Byrne reflects on successes and disappointments as a congressman

Alabama News

He leaves office next week after representing Lower Alabama for more than seven years

FAIRHOPE, Ala (WKRG) — Bradley Byrne has wrapped-up seven plus years in Washington and he says he can see the biggest impacts of his work in Congress back in Mobile.

He says his number-one accomplishment may be the status of Mobile’s largest industrial employer.

“It’s not easy to make sure Austal isn’t hurt in this competition over which defense projects get money,” Byrne says. “That was a fight we fought every day.”

Austal is nearing the end of its contracts for the aluminum high speed vessel and littoral combat ship, but Byrne says its future is secure with the recent announcement that it will begin making steel ships 

“Austal’s got a great future with the Navy,” Byrne said. “This new 30 year ship plan that just came out from the Navy is right in their sweet spot.”

Nearby Airbus is another point of pride for Byrne. He says removing tariffs was key to brokering Airbus’ deal with Canadian firm Bombardier and the development of the A220 production line in Mobile. 

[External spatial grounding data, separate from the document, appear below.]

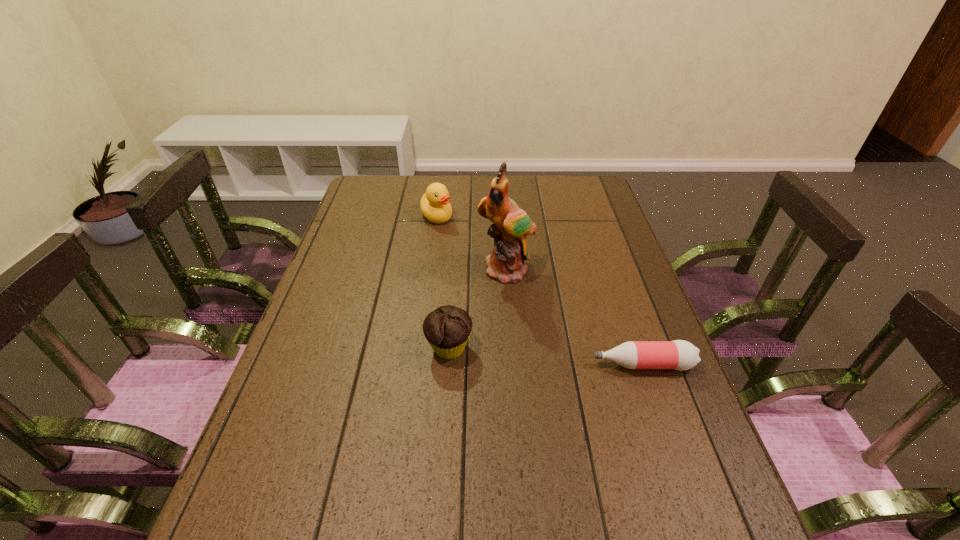 Where is `the second shortest object`? the second shortest object is located at coordinates (447, 328).

What are the coordinates of `the shortest object` in the screenshot? It's located at (681, 355).

Where is `bottle`? bottle is located at coordinates (681, 355).

Image resolution: width=960 pixels, height=540 pixels. In order to click on duck in this screenshot , I will do `click(434, 204)`.

Image resolution: width=960 pixels, height=540 pixels. Identify the location of the third shortest object. (434, 204).

This screenshot has height=540, width=960. In order to click on the third object from left to right in this screenshot , I will do `click(511, 224)`.

Where is `the second farthest object`? The width and height of the screenshot is (960, 540). the second farthest object is located at coordinates (511, 224).

The width and height of the screenshot is (960, 540). In order to click on free spot located 0.240m on the right of the second shortest object in this screenshot , I will do `click(570, 348)`.

Where is `free location located with the cap open on the bottle`? The image size is (960, 540). free location located with the cap open on the bottle is located at coordinates (513, 364).

This screenshot has width=960, height=540. In order to click on vacant area situated with the cap open on the bottle in this screenshot , I will do `click(424, 364)`.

Other major accomplishments listed by Byrne: 

  • work with the FAA to help Mobile eventually move its commercial airport to Brookley
  • work on red snapper regulations that protect the species but promote tourism and activity for sportsmen
  • opening the long awaited new Veterans Administration Health Center in Tillman’s Corner

“They may not seem like the romantic stuff but that’s the bread and butter stuff that really matter when you’re a member of congress to the people you represent,” Byrne said.

Byrne’s greatest regret is the stalemate that stopped construction on a desperately-needed new Mobile River Bridge and I-10 Bayway. Byrne says available federal funding and regulatory approval could soon disappear and that state and local officials, at odds over a proposed bridge toll, need to quickly figure out their end.

“I don’t think it’s dead yet but the window on all of this is closing rapidly, and the federal money there, we’ll lose,” Byrne said. “So they have to get their act together on that.”

Overall, Byrne says he’s proud of his time in office. He hopes his constituents are proud of him as well. He says he will  miss serving them.

“I think it’s going to be very difficult. I never thought I would enjoy that job as much as I did. I never thought it  would grab a hold of me like it did.”